Our application use big render targets that are only partially filled. We load them with VK_ATTACHMENT_LOAD_OP_DONT_CARE and manually clear the used regions with a quad.
We are observing a cost proportional to the dimensions of the render target when beginning the render pass (vkCmdBeginRenderPass). So even if we only use a region of 100x100, this costs us more in a render target of 2000x2000 than in one of 1000x1000 (it costs 4x more milliseconds).
This is not happening when using D3D11 or D3D12.
This performance cost is not expected. Things get even worse when using multisample.

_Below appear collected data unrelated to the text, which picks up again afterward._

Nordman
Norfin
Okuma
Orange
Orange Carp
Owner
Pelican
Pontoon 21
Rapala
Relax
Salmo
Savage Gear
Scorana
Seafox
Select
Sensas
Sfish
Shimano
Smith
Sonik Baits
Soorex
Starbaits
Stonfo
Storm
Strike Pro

Are we doing something fundamentally wrong?
Hello @jesus.de.santos and welcome to the NVIDIA developer forums!
I am not familiar enough with Vulkan to be able to answer this, but I will try and bring this to the attention of some experts.

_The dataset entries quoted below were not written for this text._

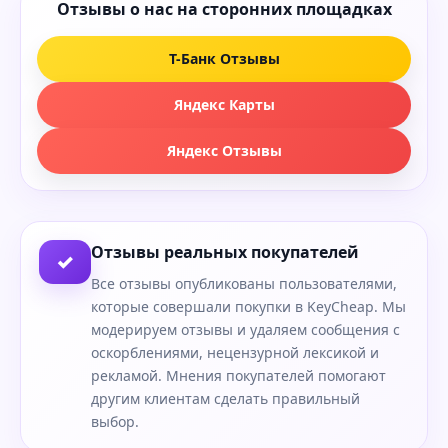
Отзывы о нас на сторонних площадках
Т-Банк Отзывы
Яндекс Карты
Яндекс Отзывы
Отзывы реальных покупателей
✓
Все отзывы опубликованы пользователями,
которые совершали покупки в KeyCheap. Мы
модерируем отзывы и удаляем сообщения с
оскорблениями, нецензурной лексикой и
рекламой. Мнения покупателей помогают
другим клиентам сделать правильный
выбор.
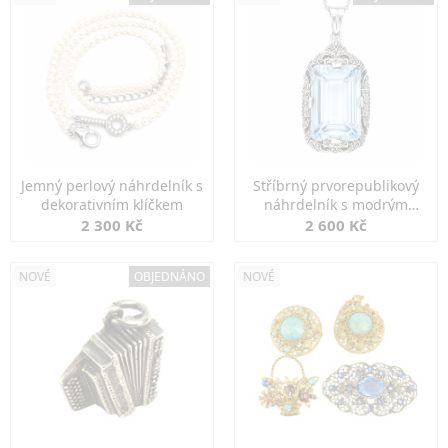
Jemný perlový náhrdelník s
Stříbrný prvorepublikový
dekorativním klíčkem
náhrdelník s modrým
spinelem
2 300 Kč
2 600 Kč
NOVÉ
OBJEDNÁNO
NOVÉ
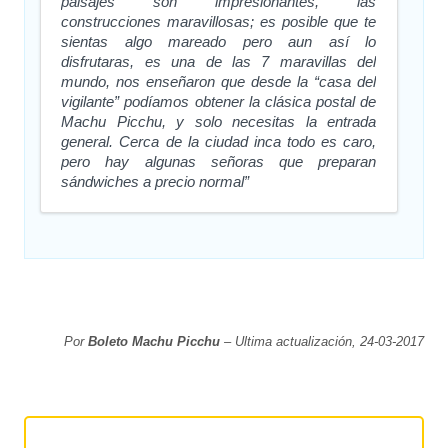
paisajes son impresionantes, las
construcciones maravillosas; es posible que te
sientas algo mareado pero aun así lo
disfrutaras, es una de las 7 maravillas del
mundo, nos enseñaron que desde la “casa del
vigilante” podíamos obtener la clásica postal de
Machu Picchu, y solo necesitas la entrada
general. Cerca de la ciudad inca todo es caro,
pero hay algunas señoras que preparan
sándwiches a precio normal”
Por
Boleto Machu Picchu
– Ultima actualización, 24-03-2017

Did you double check with the Vulkan spec that there is no caveat on using render targets, that it maybe mentions that they will automatically initialized or cleared on beginning of the render pass? Again, this is me guessing, but maybe it gives you a “line of attack” while waiting for more feedback.
you can just attach the executable or compressed package here. Please make it as compact as possible and independent of unrelated 3rd party tools as long as it reproduces the issue. Thanks
The FAST example is rendering 2 quads to an offscreen and the using that texture.
The SLOW example is exactly the same, but using an offscreen of 16384x16384 with Load set to DONT_CARE.
It seems this was related to using DONT_CARE and transitioning layout from VK_IMAGE_LAYOUT_UNDEFINED. This combination was always clearing the whole surface.